I have designed a power supply that will supply a 5V and 800mA. my sensor requires 2.7 V and 3mA maximum.
Do you have any idea how to divide the voltage into 2.7 volt and to limit the current to 3mA only.
You can use the circuit below easily for your requirements. Maybe you see the circuit little bit difficult. There are three battery charger circuits. You will just use one of them. R2,R5 or R6,R7 or R11,R12 are for limiting the output current. Higher value of resistor, lower the output current. RV1, RV2 and RV3 are set the desired output voltage. Input and output capacitors are 1000uF and 100uF,respectively. Others can be same value. You can use this circuit for sensors. Also, you can use it for batteries for charging.

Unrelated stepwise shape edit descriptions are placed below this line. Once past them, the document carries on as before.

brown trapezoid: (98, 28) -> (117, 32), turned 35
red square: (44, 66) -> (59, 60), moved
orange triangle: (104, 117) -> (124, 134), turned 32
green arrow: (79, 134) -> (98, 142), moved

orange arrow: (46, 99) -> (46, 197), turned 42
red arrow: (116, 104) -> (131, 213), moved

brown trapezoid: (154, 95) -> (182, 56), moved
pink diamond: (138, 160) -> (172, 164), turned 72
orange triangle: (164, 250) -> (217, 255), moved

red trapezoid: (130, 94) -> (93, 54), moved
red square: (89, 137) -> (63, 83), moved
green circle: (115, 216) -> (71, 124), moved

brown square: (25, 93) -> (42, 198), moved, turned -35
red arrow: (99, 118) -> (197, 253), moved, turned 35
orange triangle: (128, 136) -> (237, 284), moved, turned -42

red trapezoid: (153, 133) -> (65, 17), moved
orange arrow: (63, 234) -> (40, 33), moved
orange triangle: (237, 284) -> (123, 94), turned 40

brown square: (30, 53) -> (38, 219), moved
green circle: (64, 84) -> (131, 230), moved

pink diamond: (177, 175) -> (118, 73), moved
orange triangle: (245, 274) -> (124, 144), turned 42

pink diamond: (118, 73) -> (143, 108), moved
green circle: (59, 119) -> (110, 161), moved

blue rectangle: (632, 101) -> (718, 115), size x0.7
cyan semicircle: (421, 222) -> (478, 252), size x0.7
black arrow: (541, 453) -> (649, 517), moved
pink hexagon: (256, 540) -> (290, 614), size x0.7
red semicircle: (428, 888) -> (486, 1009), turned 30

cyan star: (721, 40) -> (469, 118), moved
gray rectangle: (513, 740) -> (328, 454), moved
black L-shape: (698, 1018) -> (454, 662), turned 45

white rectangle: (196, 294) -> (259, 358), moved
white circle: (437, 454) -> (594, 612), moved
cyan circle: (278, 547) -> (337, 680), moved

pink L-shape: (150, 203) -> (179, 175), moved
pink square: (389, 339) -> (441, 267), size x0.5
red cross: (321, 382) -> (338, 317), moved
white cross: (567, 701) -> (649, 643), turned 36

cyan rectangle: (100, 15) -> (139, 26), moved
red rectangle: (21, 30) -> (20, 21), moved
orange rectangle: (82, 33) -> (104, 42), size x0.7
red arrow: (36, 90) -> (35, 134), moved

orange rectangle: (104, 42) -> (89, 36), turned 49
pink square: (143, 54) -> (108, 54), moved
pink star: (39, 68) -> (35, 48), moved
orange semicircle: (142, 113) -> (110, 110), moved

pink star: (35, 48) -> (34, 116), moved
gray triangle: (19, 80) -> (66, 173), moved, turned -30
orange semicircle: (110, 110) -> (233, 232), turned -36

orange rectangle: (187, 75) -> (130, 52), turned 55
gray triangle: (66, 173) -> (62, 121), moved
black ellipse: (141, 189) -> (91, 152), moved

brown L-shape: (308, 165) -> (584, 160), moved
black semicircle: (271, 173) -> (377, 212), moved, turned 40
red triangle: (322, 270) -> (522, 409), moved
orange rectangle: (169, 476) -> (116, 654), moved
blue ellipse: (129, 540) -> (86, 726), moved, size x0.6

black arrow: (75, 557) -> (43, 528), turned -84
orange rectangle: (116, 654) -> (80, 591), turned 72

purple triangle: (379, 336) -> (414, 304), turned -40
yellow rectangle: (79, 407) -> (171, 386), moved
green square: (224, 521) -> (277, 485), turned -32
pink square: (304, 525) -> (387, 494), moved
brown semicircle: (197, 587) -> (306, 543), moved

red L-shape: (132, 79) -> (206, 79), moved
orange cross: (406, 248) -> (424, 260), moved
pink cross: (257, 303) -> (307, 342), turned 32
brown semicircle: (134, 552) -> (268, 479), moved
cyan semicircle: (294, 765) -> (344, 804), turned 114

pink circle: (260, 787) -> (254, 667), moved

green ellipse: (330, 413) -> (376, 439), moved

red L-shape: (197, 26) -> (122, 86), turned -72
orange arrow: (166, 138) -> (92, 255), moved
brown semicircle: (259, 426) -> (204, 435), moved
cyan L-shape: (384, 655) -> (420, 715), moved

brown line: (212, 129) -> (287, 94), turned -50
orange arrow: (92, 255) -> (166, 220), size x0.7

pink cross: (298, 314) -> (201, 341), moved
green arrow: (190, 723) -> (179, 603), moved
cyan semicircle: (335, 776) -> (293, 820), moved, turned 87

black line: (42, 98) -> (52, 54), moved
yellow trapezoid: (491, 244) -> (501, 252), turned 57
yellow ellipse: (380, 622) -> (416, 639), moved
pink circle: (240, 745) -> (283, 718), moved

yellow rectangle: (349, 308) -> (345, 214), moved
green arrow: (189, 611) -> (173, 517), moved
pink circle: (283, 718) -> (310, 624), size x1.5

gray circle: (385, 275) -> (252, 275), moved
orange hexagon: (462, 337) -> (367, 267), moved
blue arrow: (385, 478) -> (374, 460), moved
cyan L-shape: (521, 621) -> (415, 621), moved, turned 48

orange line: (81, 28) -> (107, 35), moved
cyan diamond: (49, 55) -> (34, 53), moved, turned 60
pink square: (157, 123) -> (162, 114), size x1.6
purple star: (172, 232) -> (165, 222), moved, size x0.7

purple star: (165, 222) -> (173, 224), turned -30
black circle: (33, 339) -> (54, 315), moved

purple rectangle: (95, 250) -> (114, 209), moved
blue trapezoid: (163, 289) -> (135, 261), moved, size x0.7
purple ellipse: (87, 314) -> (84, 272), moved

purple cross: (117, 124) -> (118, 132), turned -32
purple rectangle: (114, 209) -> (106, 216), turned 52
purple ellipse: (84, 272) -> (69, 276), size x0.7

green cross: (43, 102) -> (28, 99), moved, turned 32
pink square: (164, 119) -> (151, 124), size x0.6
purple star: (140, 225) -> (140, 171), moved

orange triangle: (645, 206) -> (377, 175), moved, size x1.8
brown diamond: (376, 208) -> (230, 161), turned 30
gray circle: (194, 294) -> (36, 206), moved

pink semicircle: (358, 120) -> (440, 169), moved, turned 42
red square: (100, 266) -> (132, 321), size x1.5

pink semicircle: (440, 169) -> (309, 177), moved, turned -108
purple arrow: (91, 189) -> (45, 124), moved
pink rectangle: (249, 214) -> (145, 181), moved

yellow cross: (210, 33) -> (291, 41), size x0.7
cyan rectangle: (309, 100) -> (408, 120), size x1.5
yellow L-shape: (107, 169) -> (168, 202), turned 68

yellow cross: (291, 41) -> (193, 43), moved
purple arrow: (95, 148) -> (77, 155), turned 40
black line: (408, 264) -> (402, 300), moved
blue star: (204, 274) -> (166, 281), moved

I dont know, but my power supply is only 5V and 800 mA. this power supply will supply my sensor and other circuits including( pic16f877a & max232). but the above circuit is not clear, and how can I calculate that it will be only 3mA?
ı have used proteus for simulating and results were accurate with that simulation but you re right, ı read the 3mA as 30mA =). Sorry for that. Your current limit is so low that can be easily ignored by these basic circuits.
That's no meaningful specification. What's the specified voltage range, minimum and maximum supply voltage? Presuming it's intended for constant voltage supply, does it require additional current limiting? Or is 3 mA just a maximum current consumption?
of course you need a resistor [in series] before the zener. It's value is [5 - 2.8] / [3 + 5]mA The zener needs current to engage - check the data-sheet.